Afin de nous expliquer les raisons pour lesquelles ils vivent comme esclaves au service d’une famille Touareg au fond des campagnes de Tombouctou, à l’extrême nord-ouest malien, Litni, le père de Khamis, dit : « Ils ont hérité de nous par leurs parents et grands-parents. En ouvrant nos yeux pour la première fois, nous avons vu nos parents au service de cette famille qui subvenait à nos besoins pendant que nous nous occupions du bétail qui lui appartient et qui nous fait vivre. Ce ne sont donc pas eux qui nous ont réduits à l’esclavage mais cela s’est fait à travers l’histoire ».

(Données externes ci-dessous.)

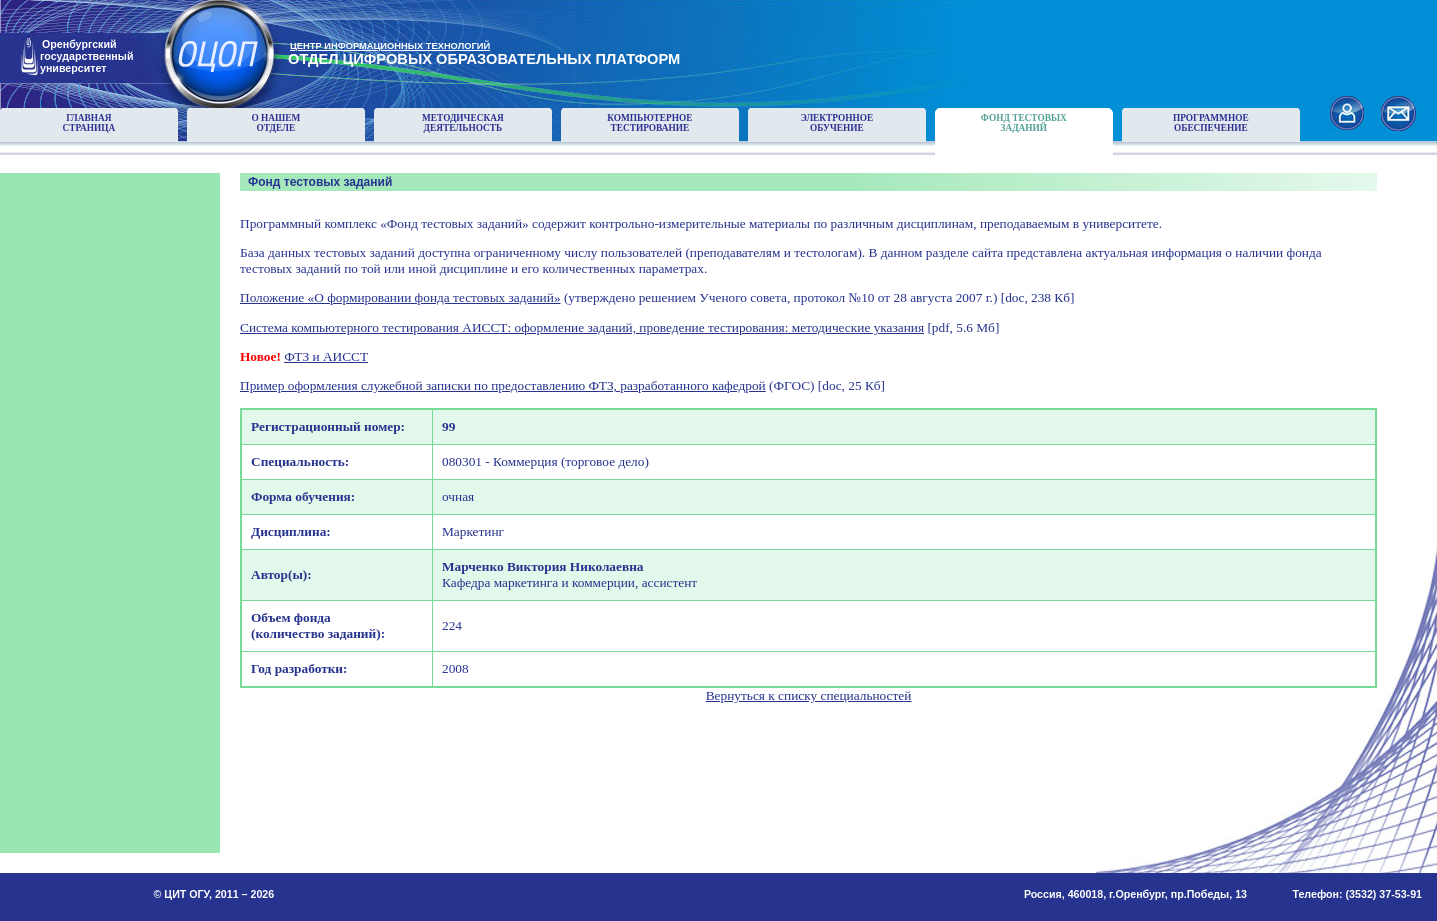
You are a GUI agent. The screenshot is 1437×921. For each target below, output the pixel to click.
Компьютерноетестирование (649, 123)
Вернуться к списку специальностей (809, 695)
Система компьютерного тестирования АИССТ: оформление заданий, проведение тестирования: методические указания (582, 327)
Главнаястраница (89, 123)
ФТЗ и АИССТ (326, 356)
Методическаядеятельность (463, 123)
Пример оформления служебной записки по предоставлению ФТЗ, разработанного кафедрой (503, 385)
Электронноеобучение (836, 123)
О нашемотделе (275, 123)
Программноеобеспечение (1211, 123)
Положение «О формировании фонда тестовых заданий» (400, 297)
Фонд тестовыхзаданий (1024, 123)
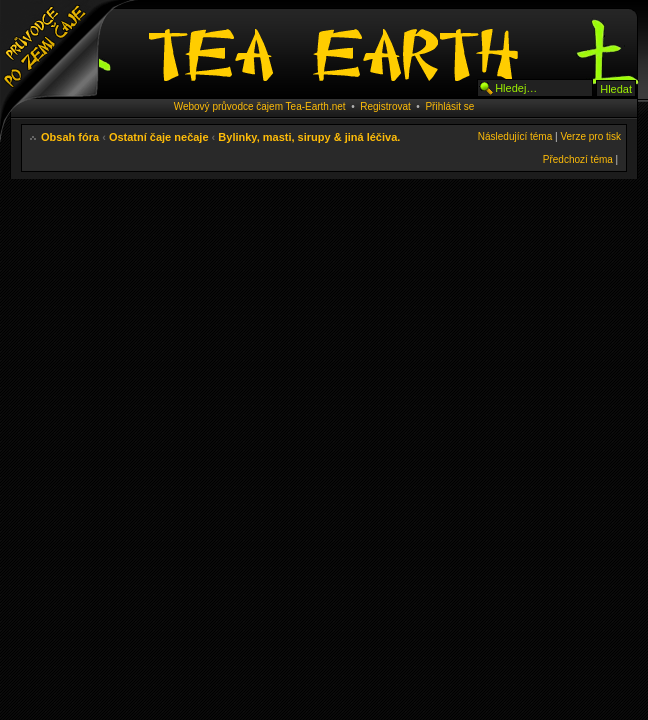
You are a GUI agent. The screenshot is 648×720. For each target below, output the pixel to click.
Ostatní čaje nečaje (159, 137)
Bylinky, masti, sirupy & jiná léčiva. (309, 137)
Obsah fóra (70, 137)
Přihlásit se (449, 106)
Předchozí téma (578, 159)
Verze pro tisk (590, 136)
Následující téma (515, 136)
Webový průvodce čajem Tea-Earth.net (260, 106)
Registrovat (385, 106)
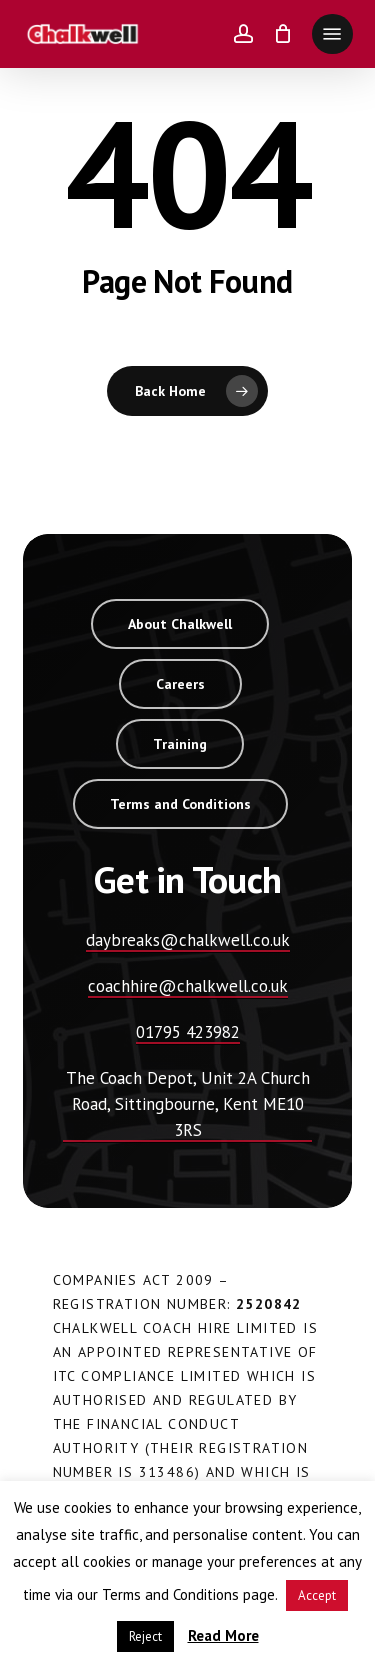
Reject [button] (145, 1636)
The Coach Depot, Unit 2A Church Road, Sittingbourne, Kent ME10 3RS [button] (188, 1104)
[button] (332, 34)
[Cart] (282, 34)
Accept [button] (317, 1595)
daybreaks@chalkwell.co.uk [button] (188, 940)
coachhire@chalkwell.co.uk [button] (188, 986)
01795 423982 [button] (188, 1032)
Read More (223, 1635)
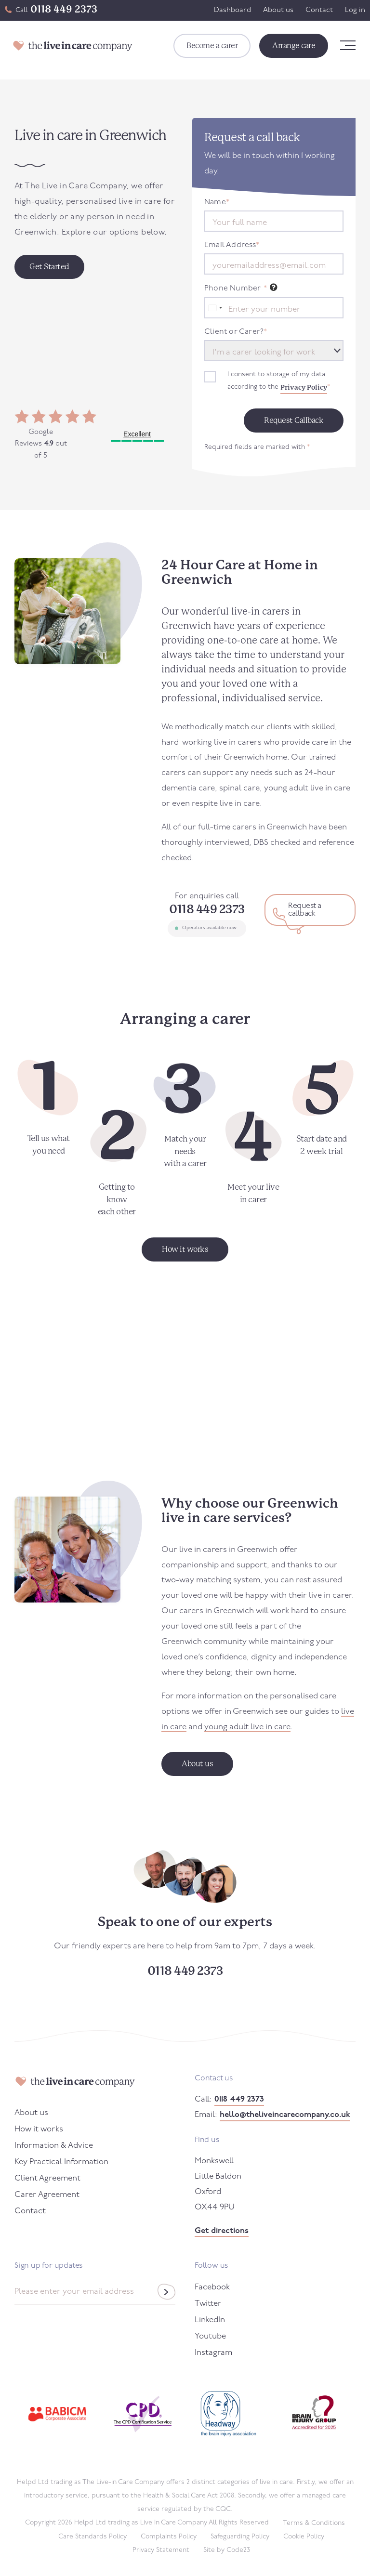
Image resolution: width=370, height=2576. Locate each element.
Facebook (212, 2287)
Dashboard (232, 10)
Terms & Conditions (314, 2523)
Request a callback (304, 910)
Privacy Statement (160, 2550)
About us (278, 10)
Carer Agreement (46, 2195)
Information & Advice (53, 2146)
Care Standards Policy (92, 2536)
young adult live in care (247, 1727)
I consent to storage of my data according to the (278, 382)
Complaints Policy (169, 2536)
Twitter (208, 2304)
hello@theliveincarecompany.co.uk (285, 2115)
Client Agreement (47, 2178)
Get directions (222, 2231)
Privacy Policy (303, 387)
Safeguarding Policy (240, 2536)
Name (216, 202)
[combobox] (215, 308)
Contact (319, 10)
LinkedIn (210, 2320)
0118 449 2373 (63, 9)
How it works (38, 2129)
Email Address (231, 245)
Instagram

« En tant que croyants, adeptes de la religion musulmane, nous devons supporter patiemment le poids de notre condition, puisque les Blancs avaient pris possession de nos ancêtres lors de très anciennes guerres qu’ils n’avaient pas choisi de mener, avant de les reconvertir à l’Islam et d’en faire leurs esclaves. Cela ne signifie pas pour autant que tous les noirs sont des esclaves… », poursuit Litni.
Ahmed Ag Altanana est un sexagénaire qui travaillait comme berger pour le compte d’une autre famille Touareg et qui est actuellement membre de l’association "Timit" pour la lutte contre l’esclavage. Il pense pour sa part que, dans le nord du Mali, les Blancs, qu’ils soient Touareg ou Arabes, considèrent les Noirs comme des esclaves et sont persuadés que leur histoire passée se limite à travailler dans le pâturage, ce qui est loin d’être vrai.

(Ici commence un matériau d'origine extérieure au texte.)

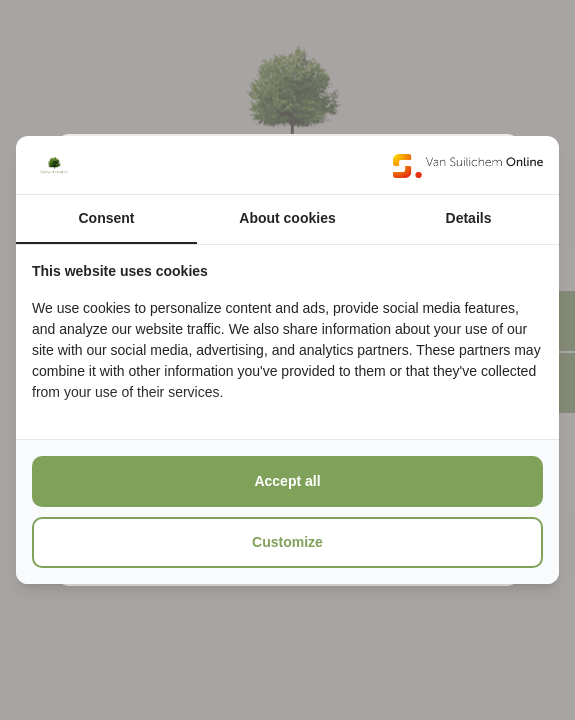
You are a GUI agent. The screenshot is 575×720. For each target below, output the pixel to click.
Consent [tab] (107, 218)
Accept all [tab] (287, 481)
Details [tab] (469, 218)
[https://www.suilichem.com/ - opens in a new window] (468, 165)
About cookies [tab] (287, 218)
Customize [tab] (287, 542)
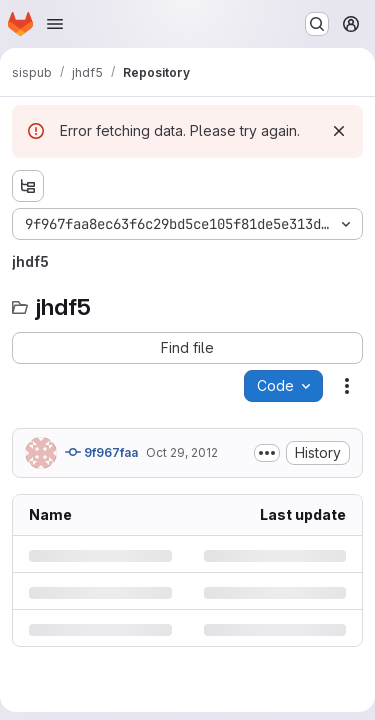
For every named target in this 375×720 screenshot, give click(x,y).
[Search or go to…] (317, 24)
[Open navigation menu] (55, 24)
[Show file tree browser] (28, 186)
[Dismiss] (339, 131)
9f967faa (101, 452)
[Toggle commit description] (267, 453)
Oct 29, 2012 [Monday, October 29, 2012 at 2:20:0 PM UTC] (182, 452)
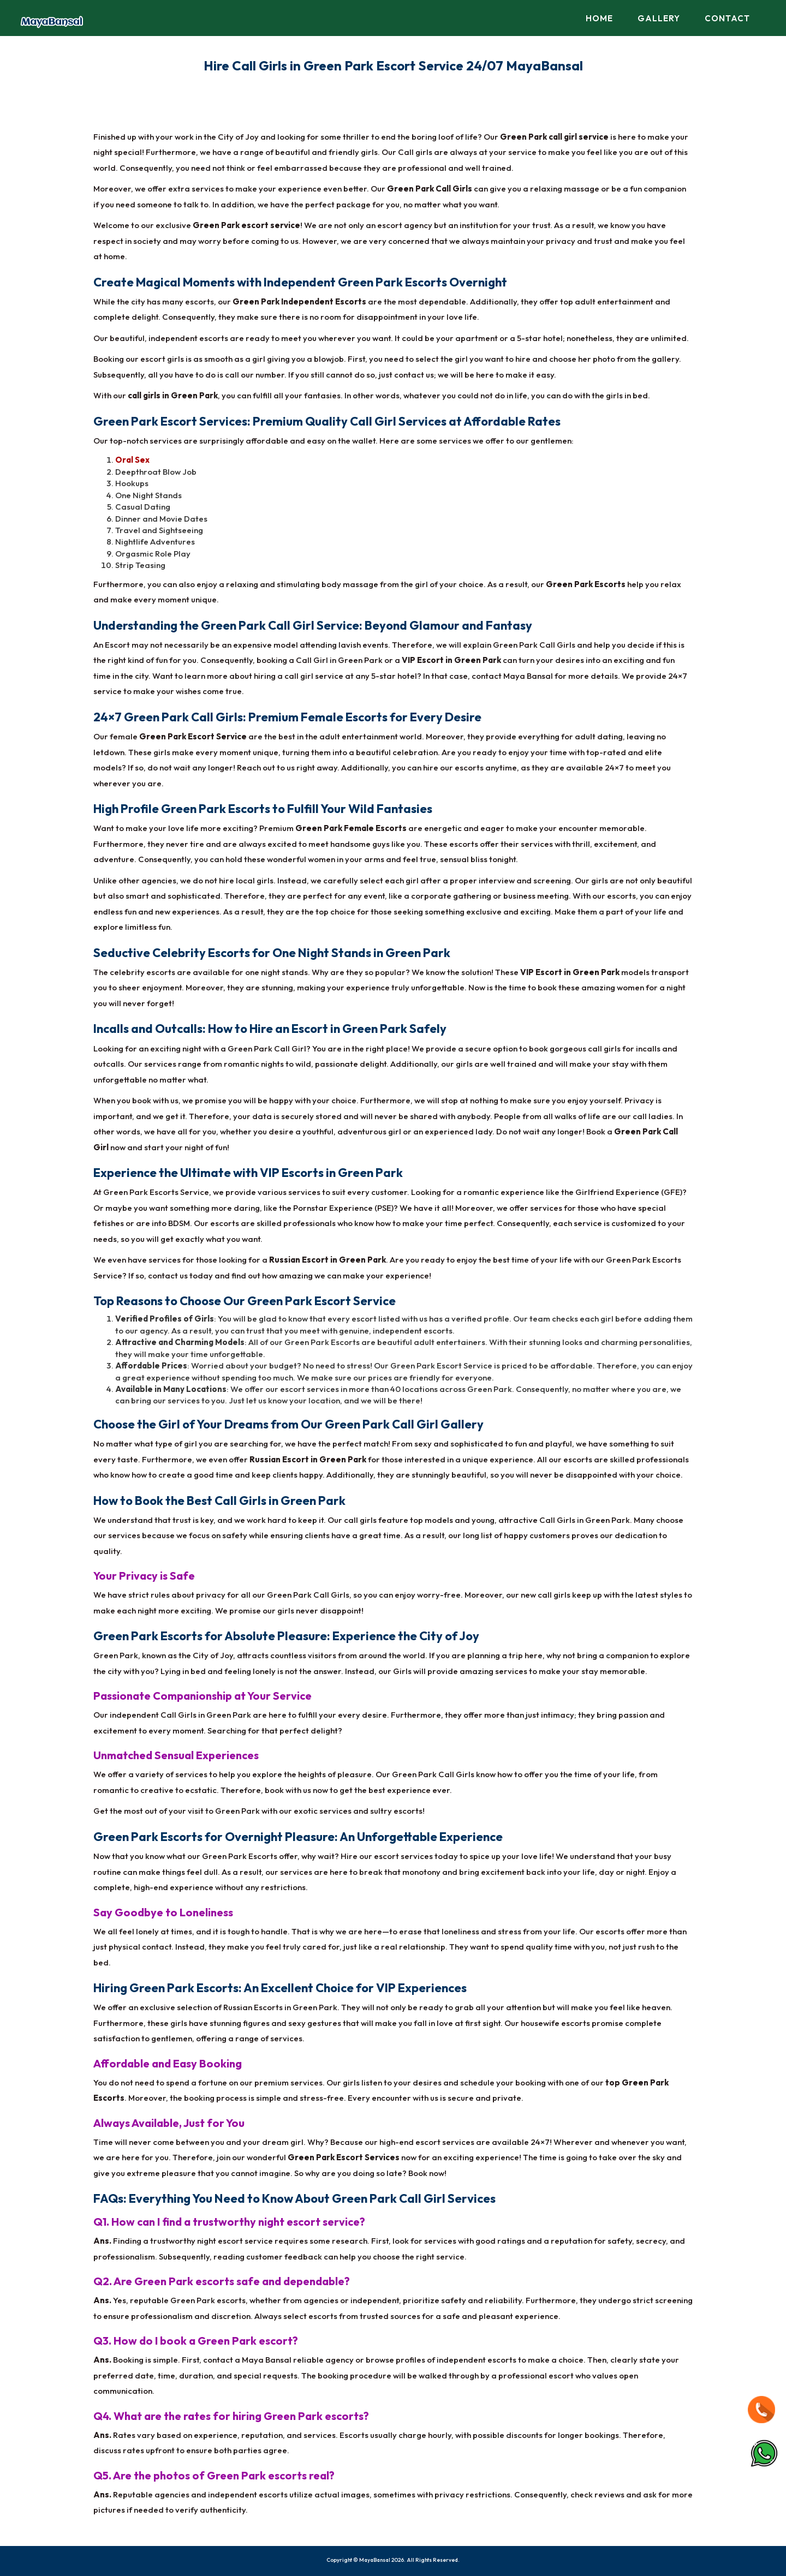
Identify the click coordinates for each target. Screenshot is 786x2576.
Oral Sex (132, 460)
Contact (727, 18)
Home (599, 18)
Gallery (659, 18)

« Beaucoup de Noirs ont été réduits à l’esclavage à cause de la couleur de leur peau, dans la mesure où ils étaient considérés comme inférieurs aux Blancs. Bien entendu, il va sans dire que cela est en parfaite contradiction avec les préceptes des livres saints… », ajoute-t-il avant de conclure : « Ils nous ont forcés à devenir des esclaves, aidés en cela par la France venue occuper le Mali ».
Certains pensent en revanche que la question de l’esclavage au Mali remonte à si longtemps que personne ne saurait en donner la vérité, qu’il soit maître, esclave, Noir ou Blanc.
Ahmed Ag Mohamed El Mokhtar, « maître » ayant hérité de nombreux esclaves par son père, affirme à ce sujet : « En vérité, l’esclavage a existé du temps du Prophète et de ses compagnons et depuis ce temps-là il se transmet d’une génération à une autre. Nous, Touareg, les traitons comme des frères et non pas comme des esclaves. Seulement, pour vivre, ils sont bien obligés de travailler et ils ne peuvent rien faire d’autre que s’occuper de notre bétail et en vivre. Autrefois, il arrivait souvent que des personnes se vendent elles-mêmes, quand elles se trouvaient face à une dette dont elles ne pouvaient pas s’acquitter ou qu’elles se trouvaient dans l’incapacité de subvenir aux besoins de leurs familles. De nos jours, il arrive qu’on voie certains de nos esclaves à qui nous avons donné une éducation devenir médecins, avocats ou même diplomates. C’est dire qu’en fait ce mode de vie est un choix fait par certains afin d’assurer leurs besoins financiers ».